Factors considered during the design of the brain targeting system
The drug targeting efficiency of the nanocarrier is affected by various physical, chemical properties of the carrier system and physiological responses of the human body. The factors affecting the targeting ability of nanocarriers are discussed below
Neurotoxicity of the nanoparticle
The human brain is highly protected from the acquaintance of toxins, infectious substances or any other harmful foreign materials by the BBB.129 The novel brain targeting strategies not only increase the drug concentration in the brain but also improve the risk of neurotoxicity by raising the exposure of the normal brain to the nanoparticles and other chemicals. The BBB targeting system broadly and unselectively improves the concentration of nanoparticles and drugs throughout the brain which may lead to severe side effects. Thus, the study of neurotoxicity gains significant attention in recent years. In this aspect, the dual brain targeting which directs the drug to the particular diseased region of the brain may be helpful.9
Premature drug release
The novel drug delivery system especially the dual-targeting system, claims to target the drugs to the diseased cells of the brain and improves the therapeutic efficacy of the drug. Such systems are modified with two targeting ligands or one ligand and an active molecule with targeting efficiency like curcumin, which has ability to particularly target the amyloid plaque. In the majority of cases, one of the ligands assists the transport across the BBB while others target the particular disease site in the brain. Along with higher therapeutic efficacy,41,130 it may also be disseminated to the other normal tissues of the body and results in unwanted side effect. In addition, some of the drugs get released into the systemic circulation during the normal circulatory period.
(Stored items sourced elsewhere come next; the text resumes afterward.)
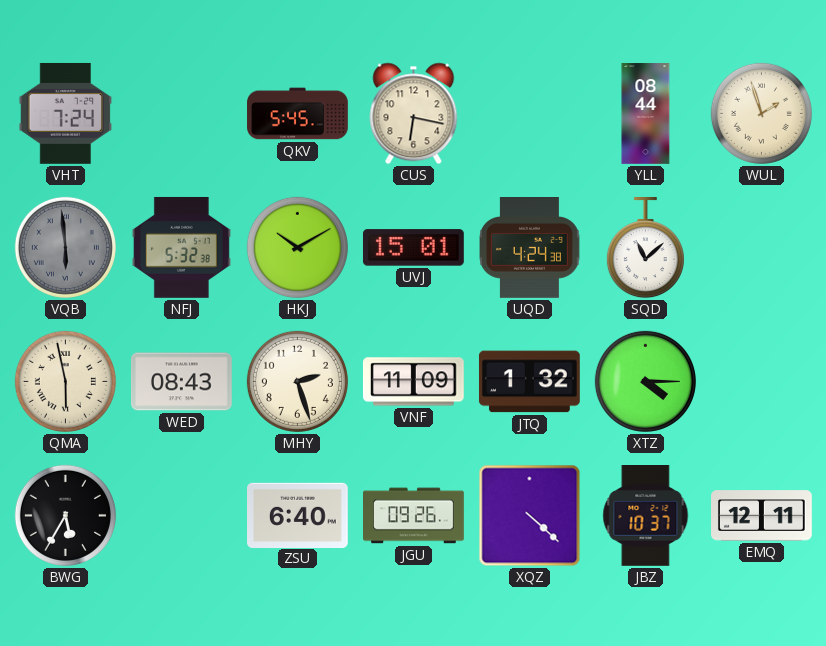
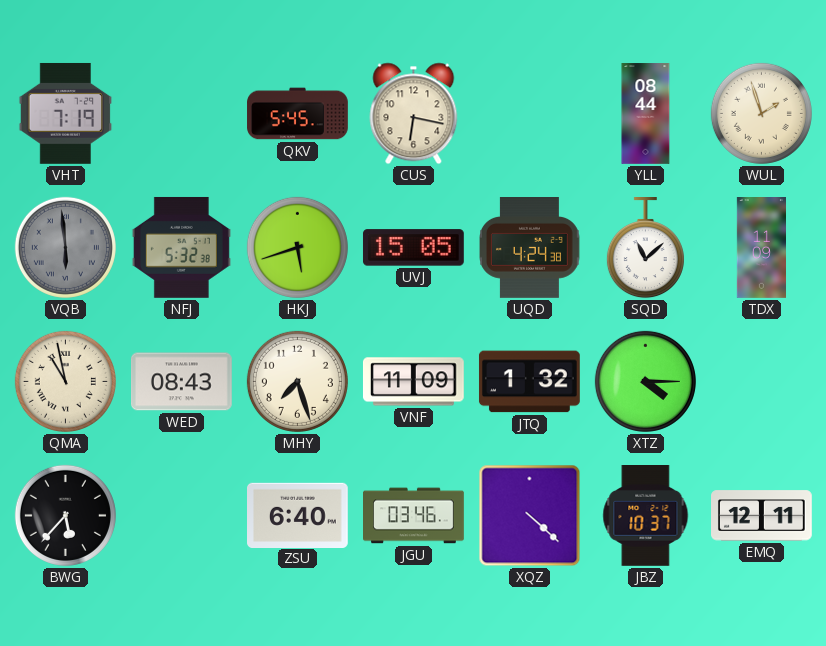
VHT: 7:24 -> 7:19
HKJ: 10:10 -> 5:42
UVJ: 15:01 -> 15:05
TDX: none -> 11:09
QMA: 5:58 -> 10:58
MHY: 2:27 -> 7:27
BWG: 5:35 -> 5:37
JGU: 09:26 -> 03:46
All these factors reduce the final concentration of drug into the target site. Hence, an ideal targeted system should hold the drug inside the carrier until it reaches the desired site and releases it quickly once reaches to the specific region. In this sequence, the pH-triggered system, enzyme responsive system, dual targeted system, use of cross-linkers, etc. offers effective drug targeting.131
Homogeneity of the delivery system
The brain targeting efficacy of the delivery system depends on various properties of the drug carrier system including particle size, size distribution, surface behavior, ligand density, nature of ligand, lipophilicity or hydrophilicity of the nanocarrier, surface charge, etc. Hence, proper optimization of the nanocarrier is essential. The lack of homogeneity may reduce the targeting efficiency of the system. For example; particle size is a very important parameter for brain drug delivery as the BBB only allows the permeation of smaller size particles. It also affects the in vivo distribution of the nanocarrier system. Similarly, the surface charge also plays an important role in drug permeation across the BBB. Thus, an effective brain targeted system should need to maintain the homogeneity of the system.132
The effect of the protein corona
A protein corona is referred to as a layer of protein adsorbed or bound to the surface of nanoparticle in the biological system. Depending upon the time and physiological conditions, the protein gets exchanged with other serum proteins. Once the nanocarriers are entered into the systemic circulation, a protein corona is formed around by serum protein.133 It delayed the circulation time and distribution of the nanoparticles and affected the drug release pattern.134 Sometimes, it also hinders the targeting ability of the system by covering the targeting ligand and thus, prevents the interaction between the ligand and target receptor. For example; the targeting ability or reaction between Tf and Tf-receptor was mired if kept in a culture medium containing the serum protein.135 Some other studies show similar results on the effect of protein corona. Regrettably, most of the studies for brain targeting of the drug does not concern the effect of protein corona on the targeting efficiency of the formulation.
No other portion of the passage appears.